CLEVELAND – The most accomplished free-agent coach barely owns more trophies than pink slips.

Mike Budenholzer won Coach of the Year for both the Hawks and Bucks. He set the franchise record for wins in Atlanta (no trophy, but notable) and won a championship in Milwaukee. And both teams fired him, anyway.

The Bucks did so after Budenholzer transformed their 44-win franchise into a perennial contender. Milwaukee led the league in regular-season wins (271) during Budenholzer’s five-year tenure and ranked second in playoff wins during the same window (39, though the Heat could pass them with three wins in this week’s NBA Finals).

But four weeks ago, less than two years removed from the team’s first championship in 50 years, Milwaukee GM Jon Horst decided his Bucks could do better than Bud, whom Horst considered a friend, after a first-round playoff exit.

“Ultimately, we just haven’t ended these seasons and these runs and these opportunities to contend in the way that we want or expect,” Horst said during a May 4 press conference explaining the decision. “And those expectations have changed over the course of time.”

The rubric shifts quickly during the playoffs, and Horst’s perspective may soon ring poignant in Cleveland. As of April 28, Cavs president of basketball operations Koby Altman said 51 wins and a first-round playoff series counted as a successful season, and he voiced enthusiastic support for coach J.B. Bickerstaff, who finished third in NBA Coach of the Year voting. Altman’s Cavs, like NBA finalists Denver and Miami, placed a bet on continuity.

That’s a hedge against normalcy in 2023. Out of 30 NBA coaches, only four – San Antonio’s Gregg Popovich, Miami’s Erik Spoelstra, Golden State’s Steve Kerr and Denver’s Mike Malone – have coached five years or longer with their current teams. And since the regular season ended, four coaches (including Budenholzer) have been canned amid tenures many would deem successful.

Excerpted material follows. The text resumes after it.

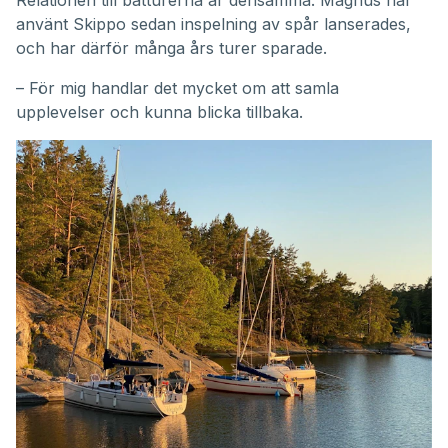
Relationen till båtturerna är densamma. Magnus har
använt Skippo sedan inspelning av spår lanserades,
och har därför många års turer sparade.
– För mig handlar det mycket om att samla
upplevelser och kunna blicka tillbaka.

Turns out, management disagreed.

Philadelphia fired Doc Rivers after the veteran coach banked more regular-season wins than any 76ers team since 2001. Toronto fired Nick Nurse (who then took the 76ers job) four seasons after Nurse led the Raptors to their first NBA title. And Phoenix fired Monty Williams two seasons after his Suns lost in the NBA Finals against, ironically, Budenholzer’s Bucks.

All four firees had better resumes than Bickerstaff, whose coach of the year votes faded from Cleveland fans’ memories with every Mitchell Robinson putback during the postseason. That doesn’t mean Bickerstaff deserved a similar fate, but it does suggest that “deserve” carries relative meaning in the coaching world. So does “success,” the word Altman used to describe Bickerstaff’s third season as head coach (two away from the magic number). Fifty-one wins fit the bill this season, but expectations change, and they usually don’t shrink.

Just ask Rivers, who averaged 51 wins and won a playoff series every season during his three-year tenure. Or Nurse, who posted a .582 winning percentage and won 25 playoff games over five years in Toronto. Or Budenholzer and Williams, who are looking for work after meeting in the Finals 23 months ago.

Patience may be the story of these Finals, but the league at large is running out of it. Even the lucky few with job security know how fragile such commitments can be.

“My first response is not necessarily shock,” Kerr said during when asked about Budenholzer’s firing during the playoffs, “it’s more disappointment because Bud is a fantastic coach.”

“But this is the business we’re in … it just happens quickly. I mean, expectations every year for every team are so high, and only one team can win. It’s sad news for the coaching profession.”